Setting it allows to switch between different versions of applications or libraries during development.

Note

Despite a familiar-sounding name, OMERO_HOME does not denote the server installation directory.

Caveats

As a “power switch”, OMERO_HOME will override the directory layout as detected by the bin/omero family of utilities.

This could cause hard-to-detect problems at runtime. Environments hosting multiple OMERO versions would be particularly prone to such side effects, as illustrated below.
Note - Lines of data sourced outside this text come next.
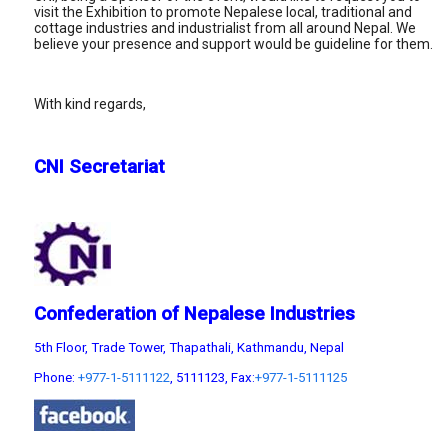
visit the Exhibition to promote Nepalese local, traditional and
cottage industries and industrialist from all around Nepal. We
believe your presence and support would be guideline for them.
With kind regards,
CNI Secretariat
Confederation of Nepalese Industries
5th Floor, Trade Tower, Thapathali, Kathmandu, Nepal
Phone:
+977-1-5111122
, 5111123, Fax:
+977-1-5111125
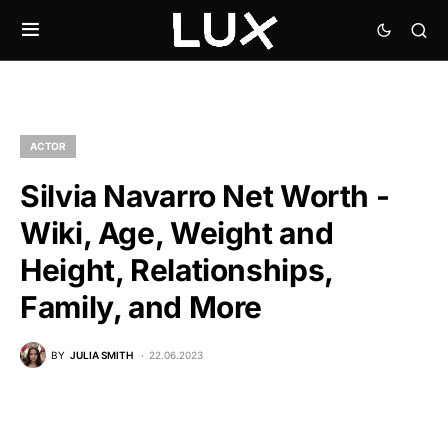
ACTOR
Silvia Navarro Net Worth -
Wiki, Age, Weight and
Height, Relationships,
Family, and More
BY
JULIA SMITH
22.06.2023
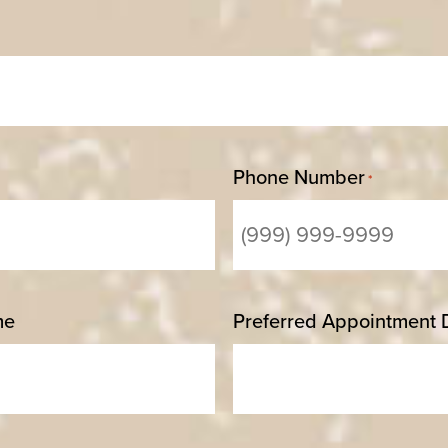
Phone Number
*
me
Preferred Appointment 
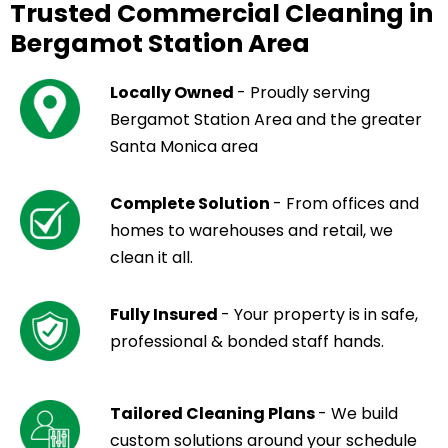
Trusted Commercial Cleaning in
Bergamot Station Area
Locally Owned
- Proudly serving
Bergamot Station Area and the greater
Santa Monica area
Complete Solution
- From offices and
homes to warehouses and retail, we
clean it all.
Fully Insured
- Your property is in safe,
professional & bonded staff hands.
Tailored Cleaning Plans
- We build
custom solutions around your schedule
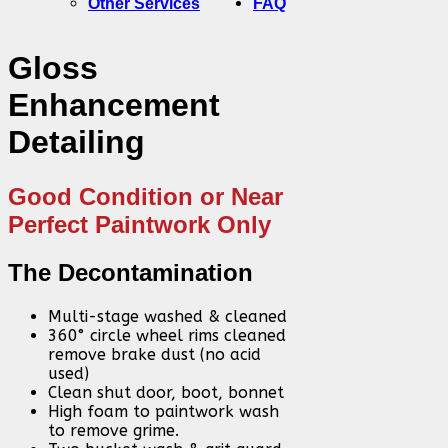
Other Services
FAQ
Gloss
Enhancement
Detailing
Good Condition or Near
Perfect Paintwork Only
The Decontamination
Multi-stage washed & cleaned
360° circle wheel rims cleaned
remove brake dust (no acid
used)
Clean shut door, boot, bonnet
High foam to paintwork wash
to remove grime.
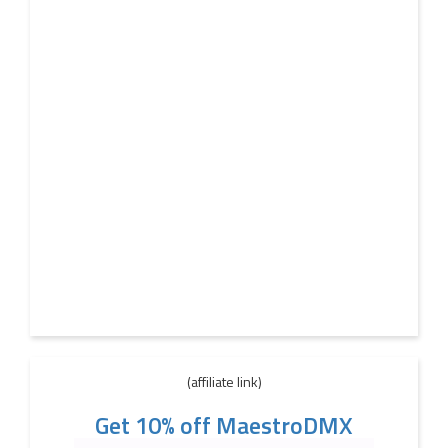
(affiliate link)
Get 10% off MaestroDMX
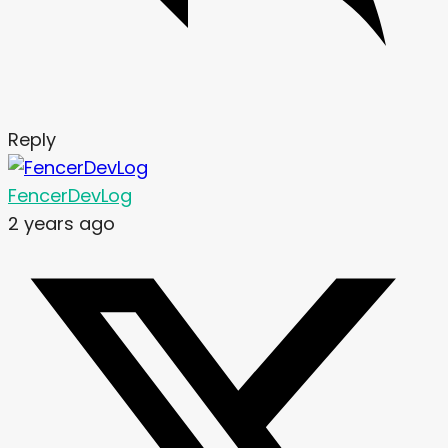
Reply
FencerDevLog
2 years ago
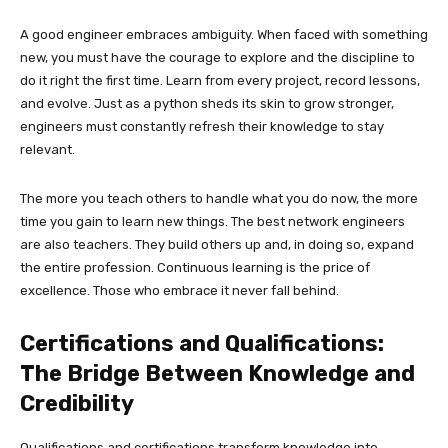
A good engineer embraces ambiguity. When faced with something
new, you must have the courage to explore and the discipline to
do it right the first time. Learn from every project, record lessons,
and evolve. Just as a python sheds its skin to grow stronger,
engineers must constantly refresh their knowledge to stay
relevant.
The more you teach others to handle what you do now, the more
time you gain to learn new things. The best network engineers
are also teachers. They build others up and, in doing so, expand
the entire profession. Continuous learning is the price of
excellence. Those who embrace it never fall behind.
Certifications and Qualifications:
The Bridge Between Knowledge and
Credibility
Qualifications and certifications transform knowledge into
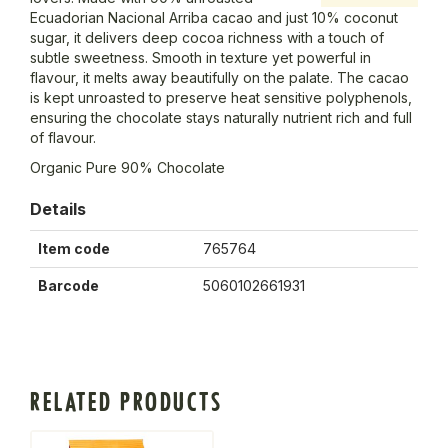
Ecuadorian Nacional Arriba cacao and just 10% coconut
sugar, it delivers deep cocoa richness with a touch of
subtle sweetness. Smooth in texture yet powerful in
flavour, it melts away beautifully on the palate. The cacao
is kept unroasted to preserve heat sensitive polyphenols,
ensuring the chocolate stays naturally nutrient rich and full
of flavour.
Organic Pure 90% Chocolate
Details
Item code
765764
Barcode
5060102661931
RELATED PRODUCTS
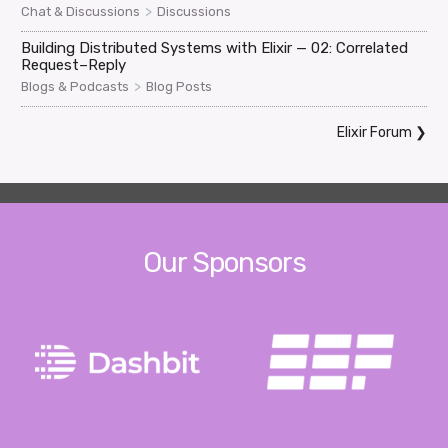
>
Chat & Discussions
Discussions
Building Distributed Systems with Elixir — 02: Correlated
Request–Reply
>
Blogs & Podcasts
Blog Posts
Elixir Forum
❯
Our Sponsors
# Installation directory layout:
# /opt
#   +-- OMERO.server-version-4.4.10
#   +-- OMERO.server-version-5.0.0

# OMERO-4 was first installed, and is conveniently referenced through OMERO_HOME
$ echo $OMERO_HOME
> /opt/OMERO.server-version-4.4.10

# Update the configuration for OMERO-4
$ /opt/OMERO.server-version-4.4.10/bin/omero config set omero.db.name 'omero_4_database'
$ /opt/OMERO.server-version-4.4.10/bin/omero config get omero.db.name
> omero_4_database

# Update the configuration for OMERO-5
$ /opt/OMERO.server-version-5.0.0/bin/omero config set omero.db.name 'omero_5_database'
$ /opt/OMERO.server-version-5.0.0/bin/omero config get omero.db.name
> omero_5_database

# Double check the OMERO-4 configuration...
# Using OMERO_HOME has taken precedence over the current directory
# The OMERO-4 server instance has been mistakenly updated to point at
# a version 5 database schema.
# Furthermore, the issue might go unnoticed until the next OMERO-4 restart.
$ /opt/OMERO.server-version-4.4.10/bin/omero config get omero.db.name
> omero_5_database

Recommendations

  • If you are using an environment variable to define the server installation root, choose a different name, as represented by OMERO_PREFIX in this documentation.
  • If you are nevertheless using OMERO_HOME in your local environment, it is worth checking for potentially lingering global definitions (eg. .bashrc, .profile, /etc/profile.d).